Generalization: multipole
Definitions
Supplying an alternating current to the angular frequency of an antenna of length L so produces a periodic oscillating electric dipole vector of the antenna with the direction (z-direction ) as the dipole. ( Where Q is the electric dipole moment ( t) is the periodic oscillating electric charge. )
Well layer is in the (x, y ) is generated on a circle of radius circulating particles with a constant charge Q0, a magnetic dipole vector, which also has the z- direction by convention, and is circularly polarized in accordance with the sense of rotation. ( The magnetic dipole moment is the angular frequency of the circulation
Magnetic dipole radiation from the outset is therefore an order of magnitude lower than electric dipole radiation because of the quadratic dependence of the torque of the (compared to λ ) of small length. However, the already known linear Beziehunng applies to these.
Two slightly mutually shifted opposes - same dipole vectors yield a so-called " quadrupole tensor ," two slightly mutually shifted opposite - same quadrupoles an " octupole ", etc. The number of degrees of freedom thereby increases each time by two, not three, because in the direction the displacement of only the two angular coordinates are involved perpendicular to the z -axis.

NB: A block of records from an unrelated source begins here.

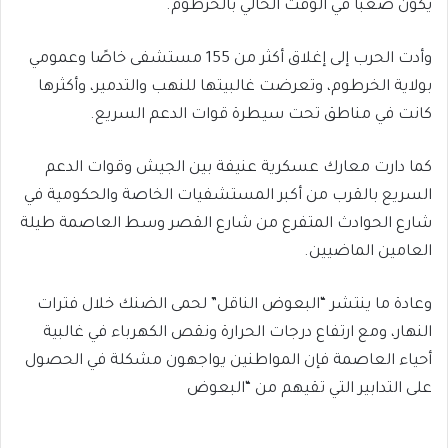
يكون صعبًا في الوقت الحالي بالخرطوم.
وأدت الحرب إلى إغلاق أكثر من 155 مستشفى خاصًا وعمومي
بولاية الخرطوم، وتعرضت غالبيتها للنهب والتدمير، وأكثرها
كانت في مناطق تحت سيطرة قوات الدعم السريع.
كما دارت معارك عسكرية عنيفة بين الجيش وقوات الدعم
السريع بالقرب من أكبر المستشفيات الخاصة والحكومية في
شارع الحوادث المتفرع من شارع القصر وسط العاصمة طيلة
العامين الماضيين.
وعادة ما ينتشر “البعوض الناقل” لحمى الضنك خلال فترات
النهار، ومع ارتفاع درجات الحرارة ونقص الكهرباء في غالبية
أحياء العاصمة فإن المواطنين يواجهون مشكلة في الحصول
على التدابير التي تقيهم من “البعوض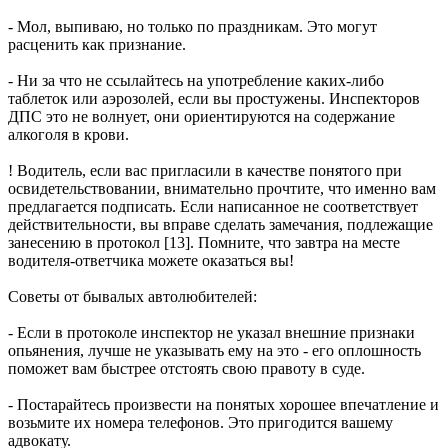
- Мол, выпиваю, но только по праздникам. Это могут
расценить как признание.
- Ни за что не ссылайтесь на употребление каких-либо
таблеток или аэрозолей, если вы простужены. Инспекторов
ДПС это не волнует, они ориентируются на содержание
алкоголя в крови.
! Водитель, если вас пригласили в качестве понятого при
освидетельствовании, внимательно прочтите, что именно вам
предлагается подписать. Если написанное не соответствует
действительности, вы вправе сделать замечания, подлежащие
занесению в протокол [13]. Помните, что завтра на месте
водителя-ответчика можете оказаться вы!
Советы от бывалых автолюбителей:
- Если в протоколе инспектор не указал внешние признаки
опьянения, лучше не указывать ему на это - его оплошность
поможет вам быстрее отстоять свою правоту в суде.
- Постарайтесь произвести на понятых хорошее впечатление и
возьмите их номера телефонов. Это пригодится вашему
адвокату.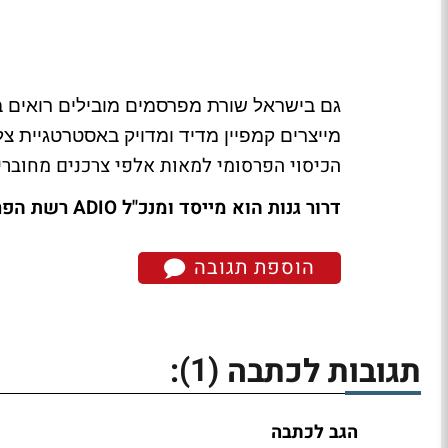
גם בישראל שורת מפרסמים מובילים רואים בפ
מייצרים קמפיין מדיד ומדויק באסטרטגיית צל
הכיסוי הפרסומי למאות אלפי צרכנים מחוברי
דרור גנות הוא מייסד ומנכ"ל ADIO רשת הפרסום ברדיו אונליין
הוספת תגובה
(1)
תגובות לכתבה
:
הגב לכתבה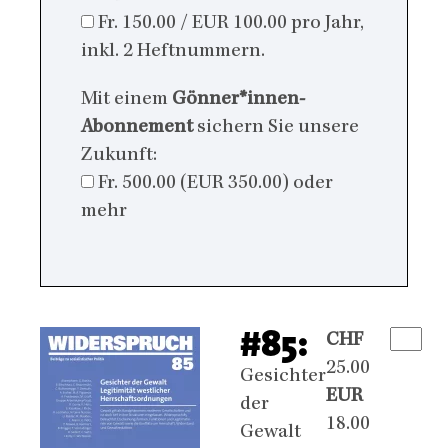
Fr. 150.00 / EUR 100.00 pro Jahr,
inkl. 2 Heftnummern.
Mit einem
Gönner*innen-
Abonnement
sichern Sie unsere
Zukunft:
Fr. 500.00 (EUR 350.00) oder
mehr
#85:
CHF
25.00
Gesichter
EUR
der
18.00
Gewalt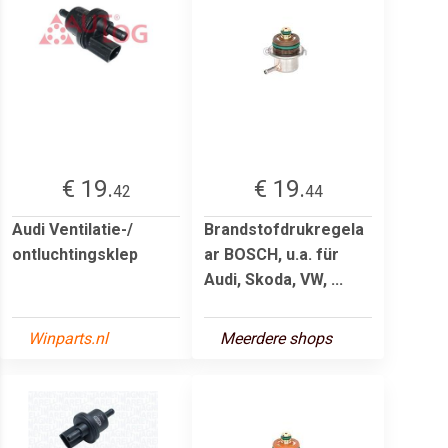
€ 19.
€ 19.
42
44
Audi Ventilatie-/
Brandstofdrukregela
ontluchtingsklep
ar BOSCH, u.a. für
Audi, Skoda, VW, ...
Winparts.nl
Meerdere shops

Spherical coordinates are used in place of the Cartesian coordinates in (x, y, z) in the following, are associated in the usual manner.
Formula
The corresponding generalization of the Hertzian dipole radiation is the so-called multipole. Instead of Dipolvektors occur electric plus magnetic multipole moments and, with the indices l and m on the polar brw. azimuthal angle variables and spherical coordinates refer. The general formula is by John David Jackson
This roughly corresponds to the interchange of E and H, taking into account the sign ( iZ0 -> -i/Z0 ), analogous to the formal Vertauschungssymmetrie the free Maxwell 's equations in the cgs system (vacuum, B = H, D = E):
The term, the " real part " is often omitted for simplicity. is the impedance of the vacuum, the spherical radius of the torque vector. The weight factors and describe for l = 1 electric and magnetic dipole radiation and for l = 2 quadrupole, each with 2l 1 different m values . So you have three or five m values for the successive l - values . In the far field, the radial function can be a spherical Bessel function simplifies to. , In accordance with the above formulas The size of k is equal to finally ω / c.
Near and far field
In the vicinity of the field components are now - with complicated directional dependence is given by the so-called spherical harmonics - proportional to In the far field, however, are by - as - before all of the components and electric and magnetic fields, and the radius vector is as planar electromagnetic waves mutually orthogonal to each other.
Monopole radiation would correspond to l = 0. That this may not occur is intuitively clear, for example, because the external field of a small charged sphere is given regardless of the oscillating sphere radius only by the constant total charge united in the center of the sphere.